2011 has been an incredibly choppy year, the economy is flirting between snail-paced growth and recession, and many companies and entire sectors are experiencing some severe business pressures or their management teams have made severe missteps. We wanted to identify the worst of stocks of 2011 based upon year-to-date performance that fit within liquidity and size parameters.
Many investors might have guessed that Aeropostale, Inc. (NYSE: ARO), Bank of America Corporation (NYSE: BAC), Research In Motion Limited (NASDAQ: RIMM), and The Talbots Inc. (NYSE: TLB) are among the worst performers. Their performance has been atrocious, but the Finviz screener showed many companies which have performed far worse.
There are many companies under $100 million in value or which are illiquid which have fallen even more. This group was focused on companies that trade with a market capitalization of more than $100 million and we screened out the companies which are either not liquid of roughly 200,000 shares a day. We also screened out the Chinese companies and their accounting woes, with one exception. This list of doozies here also had one critical threshold: the stocks are all down by 75% or more from the start of 2011.

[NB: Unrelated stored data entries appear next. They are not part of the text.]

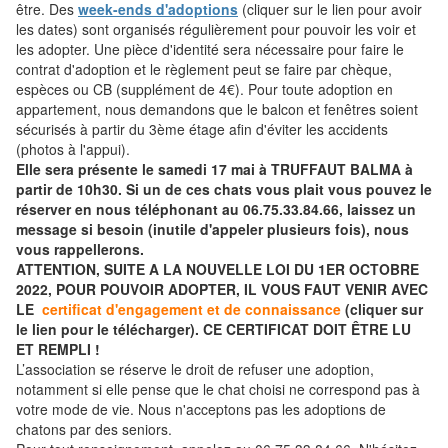
être. Des
week-ends d'adoptions
(cliquer sur le lien pour avoir
les dates) sont organisés régulièrement pour pouvoir les voir et
les adopter. Une pièce d'identité sera nécessaire pour faire le
contrat d'adoption et le règlement peut se faire par chèque,
espèces ou CB (supplément de 4€). Pour toute adoption en
appartement, nous demandons que le balcon et fenêtres soient
sécurisés à partir du 3ème étage afin d'éviter les accidents
(photos à l'appui).
Elle sera présente le samedi 17 mai à TRUFFAUT BALMA à
partir de 10h30. Si un de ces chats vous plait vous pouvez le
réserver en nous téléphonant au 06.75.33.84.66, laissez un
message si besoin (inutile d'appeler plusieurs fois), nous
vous rappellerons.
ATTENTION, SUITE A LA NOUVELLE LOI DU 1ER OCTOBRE
2022, POUR POUVOIR ADOPTER, IL VOUS FAUT VENIR AVEC
LE
certificat d'engagement et de connaissance
(cliquer sur
le lien pour le télécharger). CE CERTIFICAT DOIT ÊTRE LU
ET REMPLI !
L’association se réserve le droit de refuser une adoption,
notamment si elle pense que le chat choisi ne correspond pas à
votre mode de vie. Nous n'acceptons pas les adoptions de
chatons par des seniors.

American Superconductor Corporation (NASDAQ: AMSC) has become the boulevard of broken dreams for investors. The trouble goes even beyond alternative energy woes. It is suing the Chinese customer who refused to pay, but the ongoing issue is that the customer was just too large of ASC’s customer base for it to adequately hedge against. At $5.22, the 52-week trading range is $5.10 to $38.88. That might make some people cry. Shares are down more than 82% from the start of 2011 and the performance has been only red. The market cap is still amazingly about $265 million and it usually trades more than 1.2 million shares each day.
Camelot Information Systems Inc. (NYSE: CIS) came public last year in October and investors probably wished they never heard of the enterprise application services and financial industry information technology services player in China. A slowing bank spending climate hurt there even before Americans had to throw almost anything related to China in “the accounting soup” during this last summer and before. Camelot trades close to $4.65 and the 52-week trading range is $4.00 to $28.18. The stock is still worth more than $210 million and the shares are down right at 80% so far in 2011. Camelot trades close to 800,000 shares a day.
Frontline Ltd. (NYSE: FRO) is a Bermuda-based shipper that transports crude in very large crude containers and it also transports coal and iron ore in vessels that its owns or leases. Its business model is such that analysts expect losses in 2011 and in 2012. It has slashed its dividend and shrunk the operation’s footprint. Frontline trades at $6.02, its 52-week trading range is $5.72 to $29.47, and its market cap is $468 million. Frontline also trades more than 2 million shares a day on average. Unfortunately, this one is down about 76% year to date.
Motricity, Inc. (NASDAQ: MOTR) has technically fallen out of the $100 million market capitalization rate, but only since yesterday. What is so sad here is that this was a mid-2010 IPO that rallied handily toward the end of 2010 when shares briefly hit $30.00. That was then for the mobile ad solutions provider aimed at allowing ad agencies to better focus on the mobile market. You hate to see a stock come public, ramp higher, and then fall to $2.00 the following year. The company is expected to lose money this year and next year. At $2.12, the 52-week trading range is $1.85 to $31.95, and its market cap is $96 million after a 4% drop on Monday. The stock’s average volume is about 2 million shares per day. This one leads the pack of post-IPO losers as it is down 89% year-to-date in 2011.
SemiLEDs Corporation (NASDAQ: LEDS) designs and manufactures light emitting diodes chips and components used in many lighting settings. Unfortunately, the promise of growth in lighting efficiency peaked and 2011 has so far been a very rough year for this company and its peers as even the industry leaders have had many warnings on their revenues and earnings. At $4.51, the 52-week trading range is $4.16 to $32.12. It also trades about 200,000 shares per day and the market cap is roughly $123 million. You could joke that SemiLEDS went dark in 2011 because the stock is down 84% year-to-date.
MGIC Investment Corporation (NYSE: MTG) should be called “Black Magic” rather than “Magic” these days. With new mortgage applications so low and with the private mortgage insurance sales being so soft in home mortgage lending, what is there to love here? The question is whether or not it can get to profitability before the business erodes out from under it. That this used to be a $70 stock no longer matters as no one expects that to ever be the case again and finding any great prospects in this housing market is more than difficult. Shares are now down to $2.36 after another 5% drop on Monday, but the 52-week trading range is $1.59 to $11.79. MGIC still trades more than 7 million shares a day on average and the market capitalization is almost $475 million. Shares are down more than 76% year-to-date.
Before you get too far down on stocks over poor performance, we have noted time after time that many value fund managers review the list of 52-week lows as one of the first tasks in their value screens. Not all losing stocks die, but finding value in highly troubled businesses is often more than challenging. As you have guessed, none of these stocks fit in as value stocks as they have underlying trouble in their businesses. Sometimes “cheap stocks” are not really cheap.